**Aim of the task:** Pull every line containing "最短翌日届け" out of the material below.

**Information shown:**
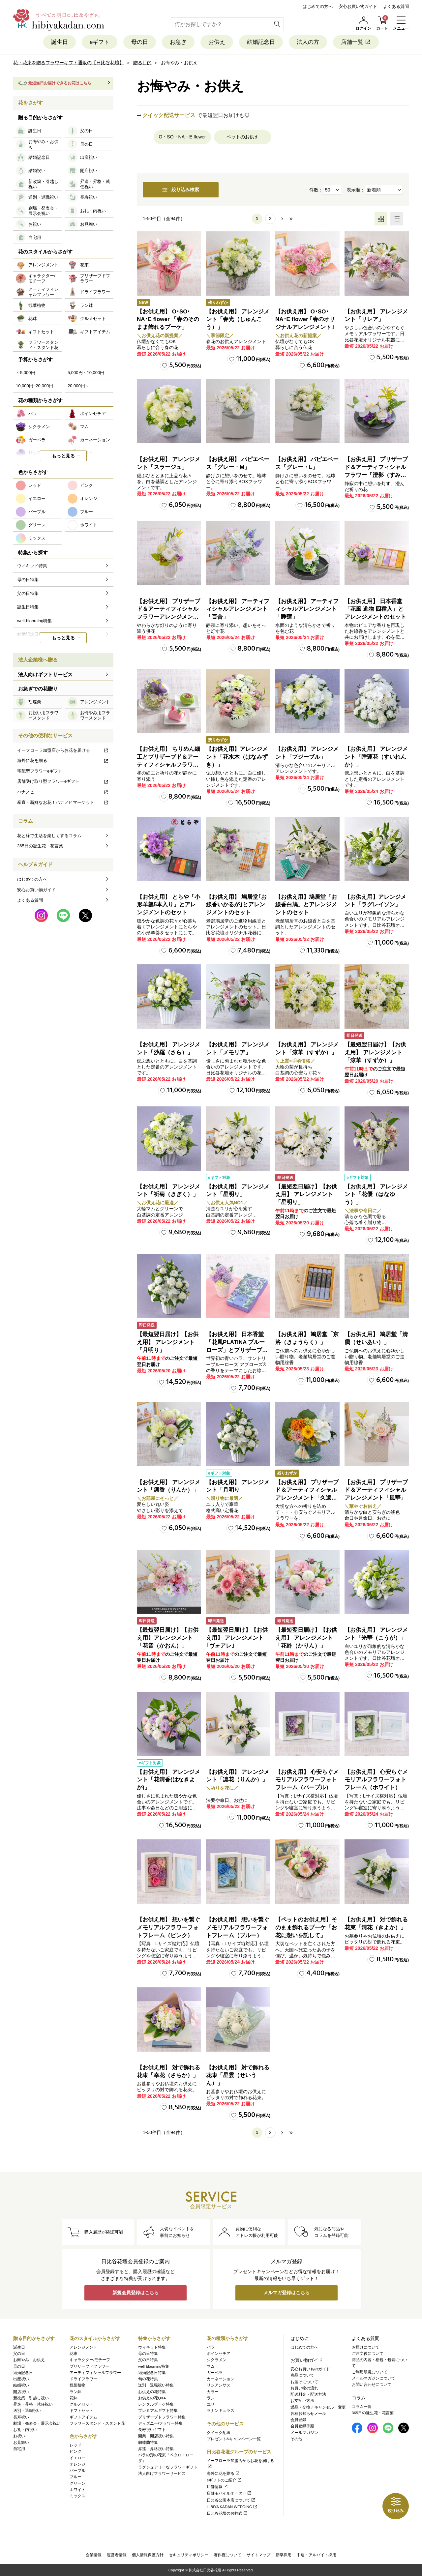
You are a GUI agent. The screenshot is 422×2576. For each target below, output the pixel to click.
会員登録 (298, 2420)
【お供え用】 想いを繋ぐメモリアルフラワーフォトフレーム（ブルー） (237, 1928)
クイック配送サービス (168, 115)
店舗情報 (217, 2487)
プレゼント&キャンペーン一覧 (234, 2439)
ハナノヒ (63, 791)
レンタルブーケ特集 (156, 2404)
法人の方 (308, 42)
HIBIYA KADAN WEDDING (232, 2507)
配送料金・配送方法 (308, 2394)
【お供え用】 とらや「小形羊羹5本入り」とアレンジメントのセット (168, 905)
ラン (211, 2398)
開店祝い (21, 2392)
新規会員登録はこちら (135, 2293)
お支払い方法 (302, 2401)
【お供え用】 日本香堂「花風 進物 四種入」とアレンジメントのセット (375, 609)
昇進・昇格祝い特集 (156, 2449)
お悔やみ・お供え (29, 2360)
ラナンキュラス (220, 2411)
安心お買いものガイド (310, 2369)
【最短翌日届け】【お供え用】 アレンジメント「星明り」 (306, 1195)
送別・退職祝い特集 (156, 2385)
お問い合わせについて (371, 2385)
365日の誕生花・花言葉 (40, 845)
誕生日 (59, 42)
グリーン (77, 2483)
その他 (296, 2439)
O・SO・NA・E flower (182, 136)
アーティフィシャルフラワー (95, 2373)
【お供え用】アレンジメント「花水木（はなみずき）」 (237, 757)
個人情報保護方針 (148, 2555)
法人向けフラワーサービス (162, 2473)
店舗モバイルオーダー (229, 2494)
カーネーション (220, 2379)
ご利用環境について (369, 2372)
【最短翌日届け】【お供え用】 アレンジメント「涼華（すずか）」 (375, 1052)
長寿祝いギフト (152, 2430)
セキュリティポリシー (188, 2555)
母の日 (139, 42)
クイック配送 (218, 2433)
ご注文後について (367, 2354)
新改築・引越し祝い (31, 2398)
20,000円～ (78, 385)
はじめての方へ (318, 6)
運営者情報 (117, 2555)
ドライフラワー (83, 2379)
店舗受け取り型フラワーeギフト (63, 781)
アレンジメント (83, 2347)
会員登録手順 (302, 2426)
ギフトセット (81, 2411)
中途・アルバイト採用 (316, 2555)
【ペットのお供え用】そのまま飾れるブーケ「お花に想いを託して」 (306, 1928)
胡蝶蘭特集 (148, 2442)
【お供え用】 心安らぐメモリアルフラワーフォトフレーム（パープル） (307, 1780)
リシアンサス (218, 2385)
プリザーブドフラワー (89, 2366)
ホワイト (77, 2490)
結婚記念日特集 (152, 2373)
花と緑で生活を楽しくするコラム (49, 835)
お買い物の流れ (304, 2388)
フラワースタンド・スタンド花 (97, 2423)
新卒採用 (283, 2555)
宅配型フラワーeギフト (39, 771)
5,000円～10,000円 (86, 372)
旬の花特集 (148, 2379)
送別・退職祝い (27, 2411)
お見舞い (21, 2442)
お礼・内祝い (25, 2430)
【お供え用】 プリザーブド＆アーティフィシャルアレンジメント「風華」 (376, 1490)
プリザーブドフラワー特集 (162, 2417)
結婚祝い (21, 2385)
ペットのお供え (242, 136)
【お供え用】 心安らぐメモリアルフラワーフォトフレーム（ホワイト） (376, 1780)
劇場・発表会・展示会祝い (37, 2423)
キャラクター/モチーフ (90, 2360)
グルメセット (81, 2404)
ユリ (211, 2404)
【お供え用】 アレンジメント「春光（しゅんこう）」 (237, 319)
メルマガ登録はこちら (286, 2293)
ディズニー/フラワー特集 (160, 2423)
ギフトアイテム (83, 2417)
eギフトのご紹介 (224, 2480)
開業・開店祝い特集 (156, 2436)
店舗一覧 (356, 42)
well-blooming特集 (153, 2366)
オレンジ (77, 2464)
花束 (73, 2354)
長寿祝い (21, 2417)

**Answer section:**
【最短翌日届け】【お供え用】 アレンジメント「星明り」 (306, 1195)
【最短翌日届け】【お供え用】 アレンジメント「涼華（すずか）」 (375, 1052)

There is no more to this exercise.